Soooo after a little while at the store, I made a decision, purchased an upgrade, renewed my contract and behold: my poor little old Sprint phone has been replaced.

Now, I realize that my life is really not important enough to warrant a Blackberry. I tend to be anti-cell phone to begin with because I hate that people can reach me all the time and this one time? I dated a guy who probably should’ve dated his Blackberry instead of me because he seemed to like talking to it a lot more and would often whip it out mid-conversation with me. I think he probably tongue-kissed it when I was not around.

Point is, poor little Sprint phone did not take kindly to being replaced.

Heyyyy buddy! Whaddya say I get to stick around? Laura still has a special place in her heart for me!



Whadda say ol’ buddy, ol’ pal? Can’t we be chums? I know I’m old! But I have sentimental value!


NOT ON YOUR LIFE! YOU BETTER RUN YOU OLD FART BEFORE I KICK YOUR ASS VIA WIRELESS INTERNET!


OOMPH! AHHHH! @%!#$!!! NOOOOO!! OWWWW!!! GULP! SIGH KAPOW!



VICTORY.

So, that is the story of how my Blackberry came to power. It’s intense, yeah, but I mean, have you SEEN a Blackberry? You don’t want to mess with it. Trust me. I still feel it’s unbridled power AKA I have no idea how to use it.

I must run to work now since I am late. (SURPRISE.) I plan on donating my deceased phone since my office is having a Donate Your Old Useless Got-Their-Ass-Kicked-By-A-Blackberry phone drive. I will miss it, that is for sure but I’m not losing any sleep over it. Wednesday night, JK taught me how to download ringers to my Blackberry and now, every time it rings, everyone around me is subjected to Foreigner and their classic rendition of “Waiting For A Girl Like You”.

THIS GADGET COULD BE THE BEST THING THAT’S EVER HAPPENED TO ME.

Happy Halloween.

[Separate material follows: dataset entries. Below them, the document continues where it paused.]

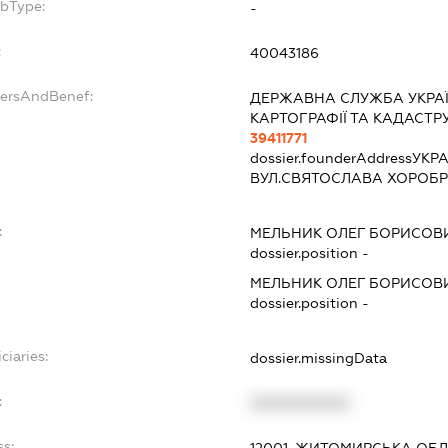
ubType:
-
:
40043186
dersAndBenef:
ДЕРЖАВНА СЛУЖБА УКРАЇН
КАРТОГРАФІЇ ТА КАДАСТР
39411771
dossier.founderAddress
УКРА
ВУЛ.СВЯТОСЛАВА ХОРОБР
:
МЕЛЬНИК ОЛЕГ БОРИСОВ
dossier.position -
МЕЛЬНИК ОЛЕГ БОРИСОВ
dossier.position -
ciaries:
dossier.missingData
:
XXXXXXXXXX
ss:
12001, ЖИТОМИРСЬКА ОБЛ.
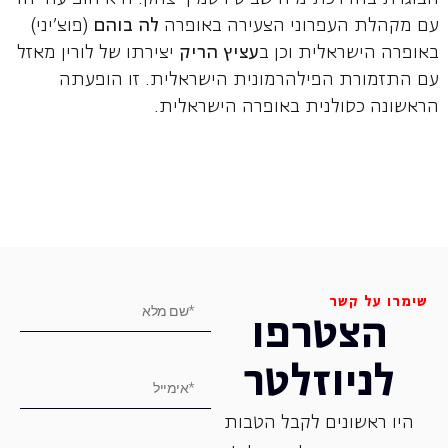
עם מקהלת העפרוני הצעירה באופרה
לה בוהם
(פוצ'יני)
באופרה הישראלית וכן ב
עציץ הריק
יצירתו של לורין מאזל
עם התזמורת הפילהרמונית הישראלית. זו הופעתה
הראשונה כסולנית באופרה הישראלית.
שימרו על קשר
הצטרפו
לניוזלטר
היו ראשונים לקבל הטבות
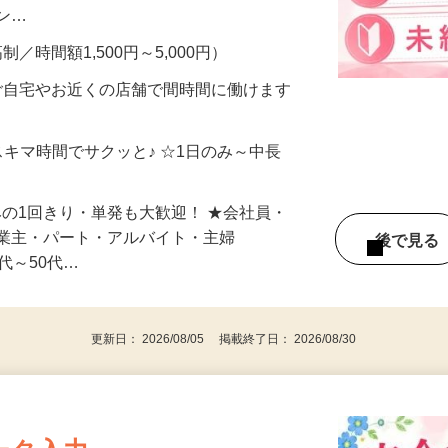
、美容モニターで解決できます♪ 気になる
メン…
制／時間額1,500円～5,000円）
ご自宅やお近くの店舗で間時間に働けます
スキマ時間でサクッと♪ ☆1日のみ～中長
みの1回きり・単発も大歓迎！ ★会社員・
事業主・パート・アルバイト・主婦
後で見
代～50代…
更新日： 2026/08/05 掲載終了日： 2026/08/30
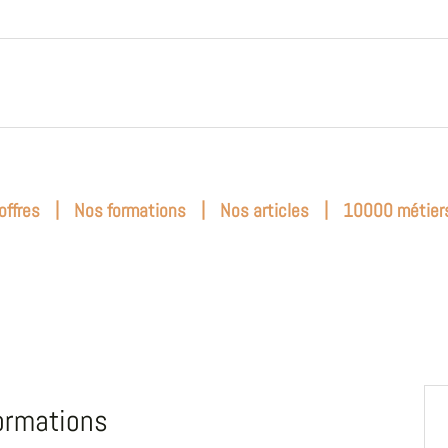
|
|
|
offres
Nos formations
Nos articles
10000 métier
ormations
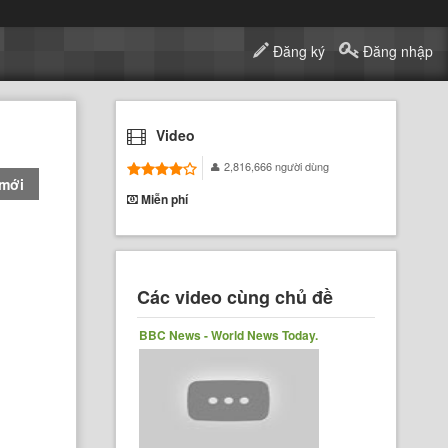
Đăng ký
Đăng nhập
Video
2,816,666 người dùng
 mới
Miễn phí
Các video cùng chủ đề
BBC News - World News Today.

Give me some candy, I will be dressing up as a super lame blogger, no costume required.

3 Responses to “Where This Blog Reaches A New Low”

  1. I love to imagine you creating this photo essay in your bedroom. Plz to make stop motion iMovie. Kthx.

  2. My phone is 5 years old. I’m embarrassed to talk on it cause I feel like Zack Morris on his cool Saved by the Bell giganitc phone. But I’m also too broke to buy a new one. So there.

    My mom has a blackberry. She has steel drums as her ringtone. I also get embarrassed when that rings in public.

  3. And I was all, “What kind of hook up are we talking about here ‘cuz your eyelashes are BEAUTIFUL!!!!! I mean, what? My phone! Yeah! Of course!”

    I would probably think the same exact thing.